== Segment start ==

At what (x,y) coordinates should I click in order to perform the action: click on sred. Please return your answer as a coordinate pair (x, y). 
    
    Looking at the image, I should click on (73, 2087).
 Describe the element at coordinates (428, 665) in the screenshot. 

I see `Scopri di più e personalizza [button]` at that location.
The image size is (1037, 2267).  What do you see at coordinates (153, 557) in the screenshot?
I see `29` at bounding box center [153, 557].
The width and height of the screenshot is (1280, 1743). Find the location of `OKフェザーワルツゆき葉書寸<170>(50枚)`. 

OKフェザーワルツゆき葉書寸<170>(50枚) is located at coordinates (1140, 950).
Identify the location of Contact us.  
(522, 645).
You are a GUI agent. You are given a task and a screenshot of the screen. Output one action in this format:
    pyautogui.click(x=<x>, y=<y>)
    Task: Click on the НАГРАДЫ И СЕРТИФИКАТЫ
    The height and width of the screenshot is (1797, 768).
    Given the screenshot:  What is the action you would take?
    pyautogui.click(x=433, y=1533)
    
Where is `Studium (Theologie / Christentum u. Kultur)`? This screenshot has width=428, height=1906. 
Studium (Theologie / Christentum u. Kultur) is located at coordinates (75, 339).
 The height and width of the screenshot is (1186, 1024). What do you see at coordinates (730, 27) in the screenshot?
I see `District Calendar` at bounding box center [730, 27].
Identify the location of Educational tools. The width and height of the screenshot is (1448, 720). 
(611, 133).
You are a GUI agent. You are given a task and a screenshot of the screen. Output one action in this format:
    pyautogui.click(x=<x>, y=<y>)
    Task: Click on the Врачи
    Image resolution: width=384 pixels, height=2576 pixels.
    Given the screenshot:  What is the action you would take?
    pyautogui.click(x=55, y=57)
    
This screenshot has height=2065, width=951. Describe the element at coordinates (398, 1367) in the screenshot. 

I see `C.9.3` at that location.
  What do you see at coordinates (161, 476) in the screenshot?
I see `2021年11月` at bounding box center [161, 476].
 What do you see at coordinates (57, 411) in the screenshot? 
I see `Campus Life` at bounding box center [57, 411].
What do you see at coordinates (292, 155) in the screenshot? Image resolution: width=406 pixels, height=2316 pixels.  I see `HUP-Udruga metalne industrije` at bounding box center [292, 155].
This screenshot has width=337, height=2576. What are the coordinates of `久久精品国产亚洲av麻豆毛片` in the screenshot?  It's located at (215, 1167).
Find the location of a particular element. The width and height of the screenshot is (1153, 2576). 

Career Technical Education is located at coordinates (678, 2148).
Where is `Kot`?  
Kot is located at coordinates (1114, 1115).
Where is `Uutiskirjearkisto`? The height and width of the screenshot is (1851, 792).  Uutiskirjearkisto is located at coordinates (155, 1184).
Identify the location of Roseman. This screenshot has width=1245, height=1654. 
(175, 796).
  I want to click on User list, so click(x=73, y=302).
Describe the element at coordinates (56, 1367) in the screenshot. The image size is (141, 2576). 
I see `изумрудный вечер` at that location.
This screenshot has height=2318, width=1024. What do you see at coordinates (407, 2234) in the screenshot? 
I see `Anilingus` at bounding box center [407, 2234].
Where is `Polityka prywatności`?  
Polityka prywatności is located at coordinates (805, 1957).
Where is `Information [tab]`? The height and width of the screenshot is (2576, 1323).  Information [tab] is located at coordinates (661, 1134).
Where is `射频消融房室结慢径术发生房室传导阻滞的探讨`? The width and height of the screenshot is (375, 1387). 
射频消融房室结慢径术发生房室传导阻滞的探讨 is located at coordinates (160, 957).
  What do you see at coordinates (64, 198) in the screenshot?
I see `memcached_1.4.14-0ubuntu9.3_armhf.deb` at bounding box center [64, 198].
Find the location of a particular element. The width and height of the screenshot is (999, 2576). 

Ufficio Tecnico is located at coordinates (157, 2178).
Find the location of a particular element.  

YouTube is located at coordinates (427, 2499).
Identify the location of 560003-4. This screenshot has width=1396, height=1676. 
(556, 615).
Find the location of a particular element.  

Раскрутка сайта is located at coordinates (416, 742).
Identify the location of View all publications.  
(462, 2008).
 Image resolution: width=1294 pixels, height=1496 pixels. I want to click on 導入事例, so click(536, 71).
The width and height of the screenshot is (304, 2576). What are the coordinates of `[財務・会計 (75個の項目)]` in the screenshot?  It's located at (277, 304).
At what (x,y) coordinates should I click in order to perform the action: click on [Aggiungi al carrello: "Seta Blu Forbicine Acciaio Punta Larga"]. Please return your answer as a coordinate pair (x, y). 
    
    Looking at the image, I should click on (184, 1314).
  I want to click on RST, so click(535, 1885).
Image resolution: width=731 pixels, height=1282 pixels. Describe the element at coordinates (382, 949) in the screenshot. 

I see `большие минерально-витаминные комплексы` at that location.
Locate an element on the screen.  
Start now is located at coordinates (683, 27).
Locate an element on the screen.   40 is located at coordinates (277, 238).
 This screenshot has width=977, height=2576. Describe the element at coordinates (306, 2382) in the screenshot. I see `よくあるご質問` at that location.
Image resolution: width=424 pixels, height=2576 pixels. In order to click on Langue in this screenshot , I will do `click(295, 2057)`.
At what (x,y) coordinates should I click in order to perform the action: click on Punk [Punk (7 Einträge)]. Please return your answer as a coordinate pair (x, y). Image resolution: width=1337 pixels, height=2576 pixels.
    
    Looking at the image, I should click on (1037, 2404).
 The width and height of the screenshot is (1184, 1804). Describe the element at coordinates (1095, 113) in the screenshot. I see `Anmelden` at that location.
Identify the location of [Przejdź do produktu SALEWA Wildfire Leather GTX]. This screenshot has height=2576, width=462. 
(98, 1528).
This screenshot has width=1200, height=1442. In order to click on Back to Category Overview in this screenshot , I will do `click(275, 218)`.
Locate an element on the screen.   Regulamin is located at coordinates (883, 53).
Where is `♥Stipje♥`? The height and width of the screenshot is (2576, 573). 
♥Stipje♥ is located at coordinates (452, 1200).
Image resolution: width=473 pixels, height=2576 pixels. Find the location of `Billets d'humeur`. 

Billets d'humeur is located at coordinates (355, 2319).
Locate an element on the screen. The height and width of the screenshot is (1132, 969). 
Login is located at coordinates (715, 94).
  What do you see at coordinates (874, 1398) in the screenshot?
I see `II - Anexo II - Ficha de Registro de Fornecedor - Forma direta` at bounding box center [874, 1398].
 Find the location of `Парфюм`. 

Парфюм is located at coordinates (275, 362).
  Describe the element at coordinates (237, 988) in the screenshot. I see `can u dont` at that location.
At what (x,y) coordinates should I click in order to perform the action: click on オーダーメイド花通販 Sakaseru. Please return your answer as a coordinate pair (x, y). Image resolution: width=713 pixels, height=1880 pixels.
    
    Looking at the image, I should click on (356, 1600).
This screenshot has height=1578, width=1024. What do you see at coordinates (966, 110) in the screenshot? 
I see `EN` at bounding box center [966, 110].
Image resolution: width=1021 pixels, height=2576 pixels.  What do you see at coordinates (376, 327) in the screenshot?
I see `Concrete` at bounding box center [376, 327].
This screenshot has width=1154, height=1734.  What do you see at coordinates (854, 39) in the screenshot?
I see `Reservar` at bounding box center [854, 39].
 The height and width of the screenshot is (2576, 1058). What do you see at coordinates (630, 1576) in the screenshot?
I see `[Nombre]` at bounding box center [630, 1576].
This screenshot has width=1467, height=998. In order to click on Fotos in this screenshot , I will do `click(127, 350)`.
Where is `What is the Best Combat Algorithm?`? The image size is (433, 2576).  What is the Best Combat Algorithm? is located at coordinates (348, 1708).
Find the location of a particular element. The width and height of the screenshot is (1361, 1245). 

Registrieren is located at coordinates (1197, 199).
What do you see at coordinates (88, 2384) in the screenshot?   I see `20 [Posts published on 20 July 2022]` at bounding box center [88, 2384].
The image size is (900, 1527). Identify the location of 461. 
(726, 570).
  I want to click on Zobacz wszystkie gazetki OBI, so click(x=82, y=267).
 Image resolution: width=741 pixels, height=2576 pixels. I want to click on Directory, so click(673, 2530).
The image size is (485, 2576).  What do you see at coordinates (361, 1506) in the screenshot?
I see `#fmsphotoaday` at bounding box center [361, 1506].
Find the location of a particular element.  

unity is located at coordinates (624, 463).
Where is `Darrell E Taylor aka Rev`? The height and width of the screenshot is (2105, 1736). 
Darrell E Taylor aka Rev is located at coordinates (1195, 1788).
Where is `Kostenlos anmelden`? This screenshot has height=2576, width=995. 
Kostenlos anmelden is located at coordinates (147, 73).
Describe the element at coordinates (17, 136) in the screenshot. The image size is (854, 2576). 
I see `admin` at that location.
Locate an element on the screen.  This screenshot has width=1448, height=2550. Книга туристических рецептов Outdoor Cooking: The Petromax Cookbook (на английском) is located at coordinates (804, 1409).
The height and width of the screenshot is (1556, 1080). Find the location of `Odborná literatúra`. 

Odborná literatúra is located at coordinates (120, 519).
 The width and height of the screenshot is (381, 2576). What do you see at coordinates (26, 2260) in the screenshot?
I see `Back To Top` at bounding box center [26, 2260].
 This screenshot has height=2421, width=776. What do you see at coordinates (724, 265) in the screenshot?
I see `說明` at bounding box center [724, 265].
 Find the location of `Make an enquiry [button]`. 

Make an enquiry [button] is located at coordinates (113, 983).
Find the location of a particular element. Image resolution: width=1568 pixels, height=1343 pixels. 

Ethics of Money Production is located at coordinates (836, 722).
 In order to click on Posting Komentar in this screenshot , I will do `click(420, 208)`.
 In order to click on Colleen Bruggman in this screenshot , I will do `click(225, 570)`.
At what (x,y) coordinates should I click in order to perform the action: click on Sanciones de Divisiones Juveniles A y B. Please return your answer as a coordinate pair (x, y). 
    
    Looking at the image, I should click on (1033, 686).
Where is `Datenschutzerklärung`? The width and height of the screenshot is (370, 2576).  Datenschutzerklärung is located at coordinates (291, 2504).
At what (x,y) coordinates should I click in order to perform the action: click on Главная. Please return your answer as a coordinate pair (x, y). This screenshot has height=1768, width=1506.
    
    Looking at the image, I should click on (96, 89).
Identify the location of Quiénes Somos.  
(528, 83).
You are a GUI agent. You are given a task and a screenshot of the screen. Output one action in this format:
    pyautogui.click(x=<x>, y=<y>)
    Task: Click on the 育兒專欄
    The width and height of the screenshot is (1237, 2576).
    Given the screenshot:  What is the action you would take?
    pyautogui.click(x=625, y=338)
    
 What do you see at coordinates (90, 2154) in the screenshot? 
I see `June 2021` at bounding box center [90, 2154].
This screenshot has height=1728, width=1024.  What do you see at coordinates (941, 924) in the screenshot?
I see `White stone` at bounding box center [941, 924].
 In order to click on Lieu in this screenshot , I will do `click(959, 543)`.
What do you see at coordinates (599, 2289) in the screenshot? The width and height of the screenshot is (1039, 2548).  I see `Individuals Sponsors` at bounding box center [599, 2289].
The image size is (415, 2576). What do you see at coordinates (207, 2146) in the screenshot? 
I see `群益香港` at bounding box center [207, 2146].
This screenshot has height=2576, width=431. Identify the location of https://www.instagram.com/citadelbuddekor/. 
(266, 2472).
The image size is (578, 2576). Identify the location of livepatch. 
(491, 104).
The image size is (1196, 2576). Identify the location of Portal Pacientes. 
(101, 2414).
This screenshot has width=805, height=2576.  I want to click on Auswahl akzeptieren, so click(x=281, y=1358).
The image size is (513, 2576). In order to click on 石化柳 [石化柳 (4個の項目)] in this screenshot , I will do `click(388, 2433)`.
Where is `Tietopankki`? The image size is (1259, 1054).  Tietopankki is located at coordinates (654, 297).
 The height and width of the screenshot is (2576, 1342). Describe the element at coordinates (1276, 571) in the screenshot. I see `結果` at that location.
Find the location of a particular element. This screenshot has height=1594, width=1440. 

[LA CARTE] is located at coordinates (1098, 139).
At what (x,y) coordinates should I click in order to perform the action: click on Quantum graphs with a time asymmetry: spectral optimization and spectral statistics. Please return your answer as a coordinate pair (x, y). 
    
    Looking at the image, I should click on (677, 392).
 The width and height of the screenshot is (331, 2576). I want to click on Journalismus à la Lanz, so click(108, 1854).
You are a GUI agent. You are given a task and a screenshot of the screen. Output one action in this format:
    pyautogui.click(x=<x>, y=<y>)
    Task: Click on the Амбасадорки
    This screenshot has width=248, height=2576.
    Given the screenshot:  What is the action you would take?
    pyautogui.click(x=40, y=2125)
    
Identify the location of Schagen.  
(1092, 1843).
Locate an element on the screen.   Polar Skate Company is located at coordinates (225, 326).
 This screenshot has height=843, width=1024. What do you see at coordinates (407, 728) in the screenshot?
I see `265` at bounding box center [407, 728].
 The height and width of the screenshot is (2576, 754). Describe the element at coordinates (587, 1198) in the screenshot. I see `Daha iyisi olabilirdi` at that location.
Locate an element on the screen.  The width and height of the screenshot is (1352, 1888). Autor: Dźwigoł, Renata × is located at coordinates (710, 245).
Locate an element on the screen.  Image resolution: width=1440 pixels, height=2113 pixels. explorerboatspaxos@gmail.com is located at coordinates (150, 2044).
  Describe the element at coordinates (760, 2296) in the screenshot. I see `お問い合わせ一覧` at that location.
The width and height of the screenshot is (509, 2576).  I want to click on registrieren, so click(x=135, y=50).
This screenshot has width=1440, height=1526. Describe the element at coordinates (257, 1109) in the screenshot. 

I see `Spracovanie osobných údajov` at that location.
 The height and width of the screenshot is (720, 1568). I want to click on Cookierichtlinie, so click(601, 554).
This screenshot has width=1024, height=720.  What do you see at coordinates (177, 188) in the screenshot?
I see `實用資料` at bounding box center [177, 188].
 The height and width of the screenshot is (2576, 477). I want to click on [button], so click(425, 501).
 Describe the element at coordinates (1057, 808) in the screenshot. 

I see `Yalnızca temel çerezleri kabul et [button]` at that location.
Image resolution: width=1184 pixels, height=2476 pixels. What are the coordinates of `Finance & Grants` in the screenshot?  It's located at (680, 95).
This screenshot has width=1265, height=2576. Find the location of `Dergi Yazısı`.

== Segment end ==

Your answer should be one number: how many lines of the listing include the word "will".

ANSWER TO THIS EXERCISE:
7